Béatrice, une femme d'un certain âge qui voudrait «changer de vie», et qui désire savoir à l'avance si ce projet pourra fonctionner. Devant le public, le voyant Didier demande à la dame de lancer des galets de verre et procède ensuite à l'interprétation.

Plus loin, des étudiantes qui ne semblent pas certaines d'avoir choisi le bon domaine d'études vont consulter un voyant qui travaille avec le tarot. Question de se rassurer.

Ma voyante bien-aimée a aussi rencontré la voyante et médium Annabelle de Villedieu, pour qui le contexte économique actuel suscite beaucoup d'inquiétudes, ce qui fait que, dans les questions que les gens désireraient résoudre avec la voyance, le domaine professionnel «prend maintenant le dessus sur l'affectif».

Annabelle de Villedieu anime, depuis plus d'un an, une émission de voyance en direct, au cours de laquelle elle donne des consultations gratuites aux spectateurs qui l'appellent au téléphone. Dans Ma voyante bien-aimée, on voit aussi Annabelle de Villedieu participer à une expérience de précognition (étymologiquement «connaître à l'avance») à l'Institut métapsychique international.

Ma voyante bien-aimée fournit bien d'autres portraits de consultants (consultantes pour tout dire). Une femme d'affaires, Annie, indique qu'elle a consulté le voyant Fabrice avant d'acheter un hôtel-restaurant, afin de savoir si ce projet commercial «avait de chances de réussir». Le voyant lui a affirmé qu'elle avait tout pour réussir... et la femme d'affaires semblait ainsi réconfortée. On voit une consultation de Fabrice, qui utilise le tarot ainsi que le pendule (radiesthésie) pour répondre à des questions précises d'Annie.

Dans un café huppé de Paris, la cafédomancienne Selda Besnier, une architecte de formation, dit faire de la voyance en interprétant les formes et les textures dans le marc de café. Prix de la consultation : 30 euros. Ma voyante bien-aimée montre quelques extraits d'une interprétation de l'avenir dans le marc de café.

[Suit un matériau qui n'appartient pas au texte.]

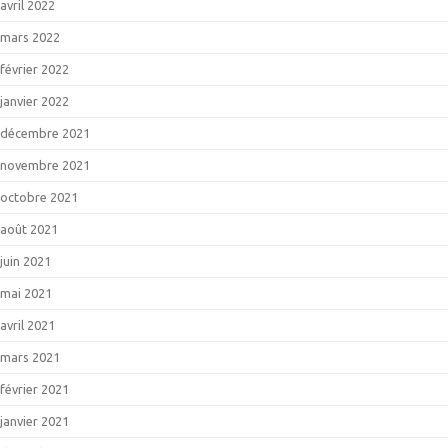
avril 2022
mars 2022
février 2022
janvier 2022
décembre 2021
novembre 2021
octobre 2021
août 2021
juin 2021
mai 2021
avril 2021
mars 2021
février 2021
janvier 2021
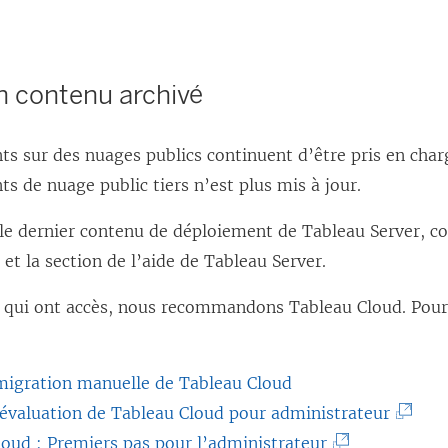
n contenu archivé
s sur des nuages publics continuent d’être pris en char
s de nuage public tiers n’est plus mis à jour.
le dernier contenu de déploiement de Tableau Server, co
et la section de l’aide de Tableau Server.
ts qui ont accès, nous recommandons
Tableau Cloud
. Pour
migration manuelle de Tableau Cloud
(
’évaluation de Tableau Cloud pour administrateur
(
L
loud : Premiers pas pour l’administrateur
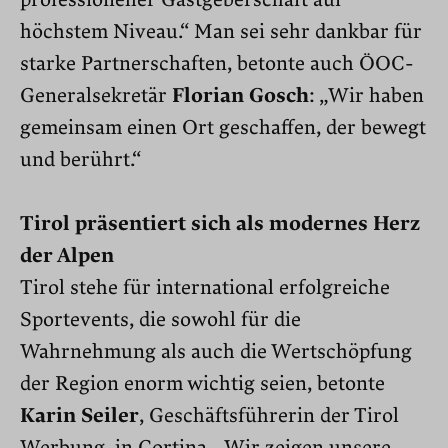
professioneller Gastgeberschaft auf
höchstem Niveau.“ Man sei sehr dankbar für
starke Partnerschaften, betonte auch ÖOC-
Generalsekretär
Florian Gosch
: „Wir haben
gemeinsam einen Ort geschaffen, der bewegt
und berührt.“
Tirol präsentiert sich als modernes Herz
der Alpen
Tirol stehe für international erfolgreiche
Sportevents, die sowohl für die
Wahrnehmung als auch die Wertschöpfung
der Region enorm wichtig seien, betonte
Karin Seiler
, Geschäftsführerin der Tirol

Plus loin, Violette donne des consultations de tarot par téléphone à 2,90 euros la minute, et une de ses clientes nous suggère qu'elle a une forme de dépendance à la voyance.

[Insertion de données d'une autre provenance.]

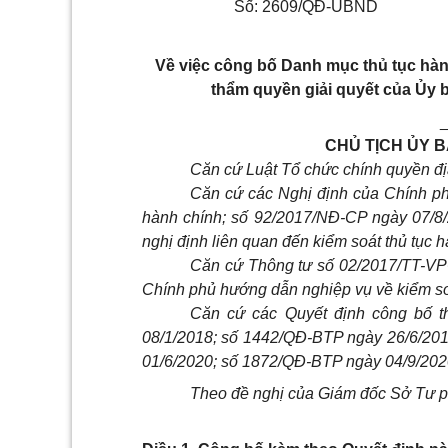
Số: 2609/QĐ-UBND
Về việc công bố Danh mục thủ tục hà
thẩm quyền giải quyết của Ủy 
CHỦ TỊCH ỦY B
Căn cứ Luật Tổ chức chính quyền đ
Căn cứ các Nghị định của Chính ph
hành chính; số 92/2017/NĐ-CP ngày 07/8/
nghị định liên quan đến kiểm soát thủ tục h
Căn cứ Thông tư số 02/2017/TT-VP
Chính phủ hướng dẫn nghiệp vụ về kiểm soá
Căn cứ các Quyết định công bố t
08/1/2018; số 1442/QĐ-BTP ngày 26/6/20
01/6/2020; số 1872/QĐ-BTP ngày 04/9/202
Theo đề nghị của Giám đốc Sở Tư ph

Au passage, Ma voyante bien-aimée nous fait brièvement visiter un important service de voyance et d'astrologie par audiotel (100 000 appels par année!), où l'on entend un des spécialistes des arts divinatoires expliquer à un client qu'il aurait droit à une consultation de 10 minutes pour 1 euro (paiement par carte bancaire).

Peut-être pour se donner bonne conscience, Ma voyante bien-aimée prend aussi quelques minutes pour nous présenter une dame victime d'arnaque à la voyance, à qui on a demandé de débourser 1500 euros pour qu'on fasse un travail magique censé lever un mauvais sort qui planait sur elle et les siens.

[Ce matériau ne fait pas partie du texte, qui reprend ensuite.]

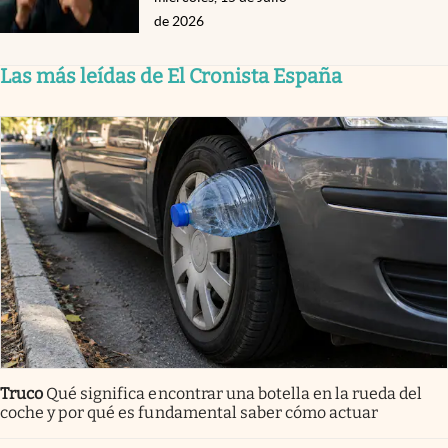
de 2026
Las más leídas de El Cronista España
Truco
Qué significa encontrar una botella en la rueda del
coche y por qué es fundamental saber cómo actuar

Dans le documentaire Ma voyante bien-aimée, les personnes qui consultent une voyante disent qu'elles vont chercher une aide qu'elles ne peuvent pas obtenir avec leurs amis, ou qu'elles ressentent de la curiosité ou de l'excitation face à la perspective d'avoir un aperçu de l'avenir ou alors qu'elles désirent se rassurer sur un choix avant de prendre une importante décision.

Un des seuls éléments critiques du documentaire, le psychiatre Michel Lejoyeux signale qu'un «danger» de l'utilisation de la voyance tient au fait que le consultant peut percevoir sa vie comme toute tracée d'avance (qu'il a un destin dont il ne peut pas s'échapper). Le psychiatre poursuit en signalant qu'une possible emprise d'un voyant sur un consultant est également une autre source d'inquiétude.

Au final, Ma voyante bien-aimée ne nous apprend rien de vraiment nouveau et certains commentateurs voient ce documentaire comme une apologie de tous les services de voyance, astrologie, magie et autres arts divinatoires. En outre, le portrait de la pratique de la divination brossé dans ce documentaire fait même des mécontents chez les voyants qui s'estiment sérieux.

Ma voyante bien-aimée, de Sophie Pagès, est un documentaire de 52 minutes diffusé sur France 5, et réalisé par Maximal Productions avec la participation de France Télévisions. Diffusé pour la première fois le dimanche 18 avril à 20h35, dans le cadre des «Docs du dimanche», ce documentaire sera rediffusé sur France 5 le jeudi 22 avril 2010 à 16h36 et le lundi 26 avril 2010 à 10h18.